Thanks for that refreshing of my old skills in (pewter) miniature painting. I just now contemplate (as I am sure others do as well) to paint my minis, but ... IS DIPPING and VARNISH really enough to fix the acrylic paint on the miniature so that it doesn't come of even in careful useage. I spent great effort into conserving my RPG Minis still the paint kept comming of the figure. And that was just used ind Roleplay fights and the minis were metal and not quite soft plastics.

Wonder if you can give me advice/experiences with that.

Ser Folly

Almighty
Published: 4/15/2011 9:05:03 AM
#4

 WOW!  I'm really impressed with your painting skills.   Thanks for taking the time to share with us the hard work you've done.

DragonWhimsy
Published: 4/8/2011 5:20:36 AM
#3

These look great and tempt me to paint mine. I won't but I am tempted!  ;)

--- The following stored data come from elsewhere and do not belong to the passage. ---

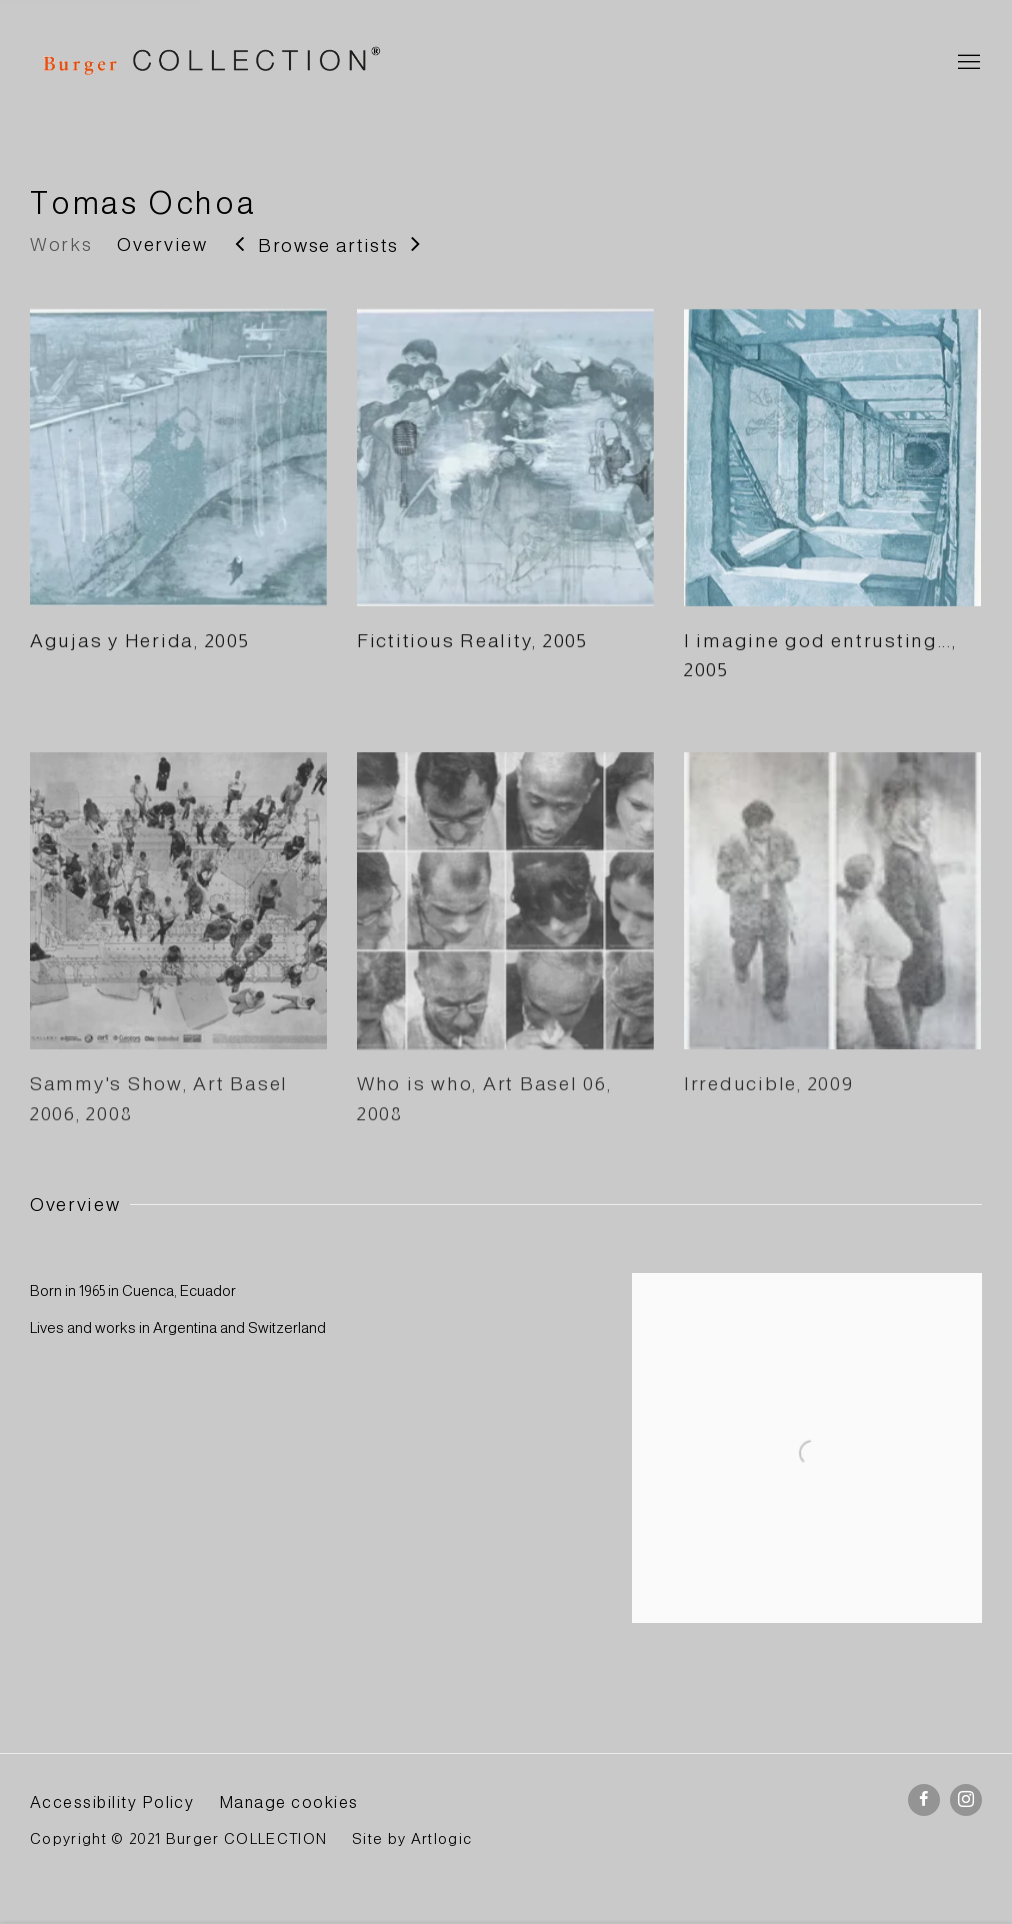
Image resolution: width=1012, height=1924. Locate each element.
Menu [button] (967, 63)
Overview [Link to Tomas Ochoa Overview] (162, 244)
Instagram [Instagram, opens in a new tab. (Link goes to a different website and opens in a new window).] (966, 1800)
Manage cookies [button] (289, 1802)
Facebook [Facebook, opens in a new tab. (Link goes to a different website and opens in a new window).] (924, 1800)
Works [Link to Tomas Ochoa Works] (61, 244)
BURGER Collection (210, 63)
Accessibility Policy (112, 1802)
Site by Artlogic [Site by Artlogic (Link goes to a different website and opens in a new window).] (412, 1839)
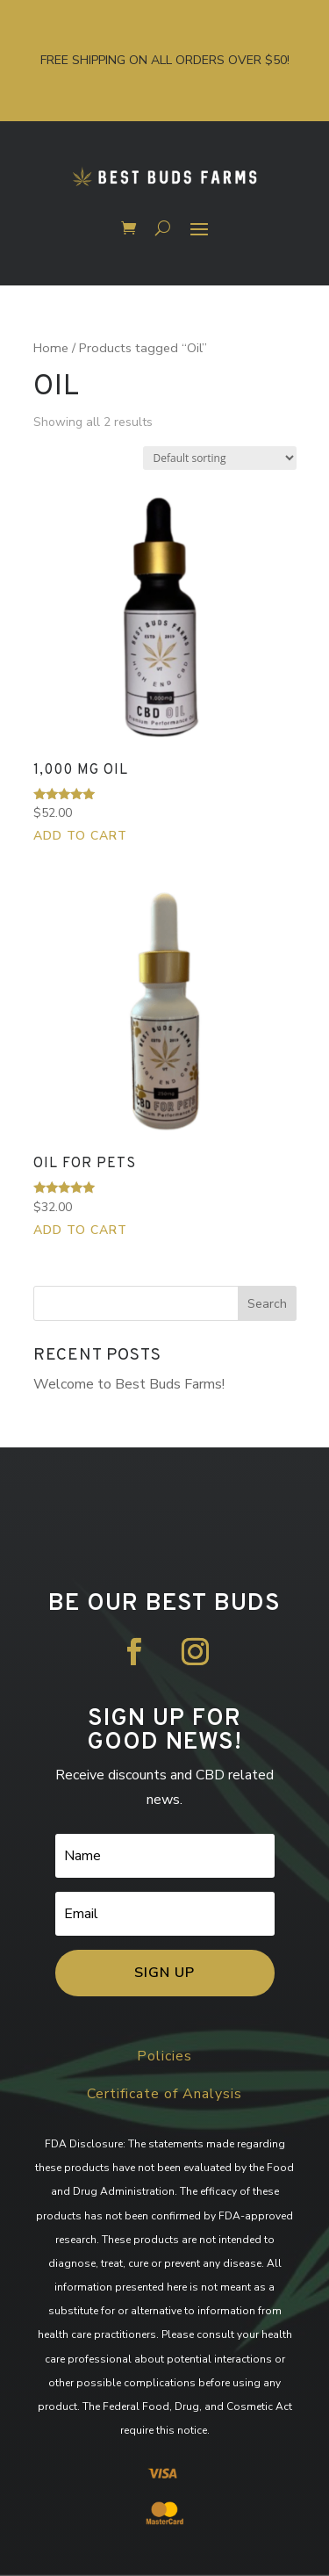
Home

Great job, thanks for sharing how you did it.

GilesDorrington
Published: 4/8/2011 1:18:16 AM
#2

Thanks Red. Much appreciated & glad you enjoyed it. To be honest it's the first time I've ever done anything like that so it was a bit difficult deciding what to include and what to leave out (you could easily write a book on minis painting; but I thought I'd probably gone on enough already).

Having said that there's not so much around on how to paint armies, as opposed to individual minis....and I've got enough unfinished projects sitting around to prove there's a difference :)

Giles

Redordead
Published: 4/5/2011 3:26:42 AM
#1

 A great article for beginners and more experienced painters alike. Well done Giles!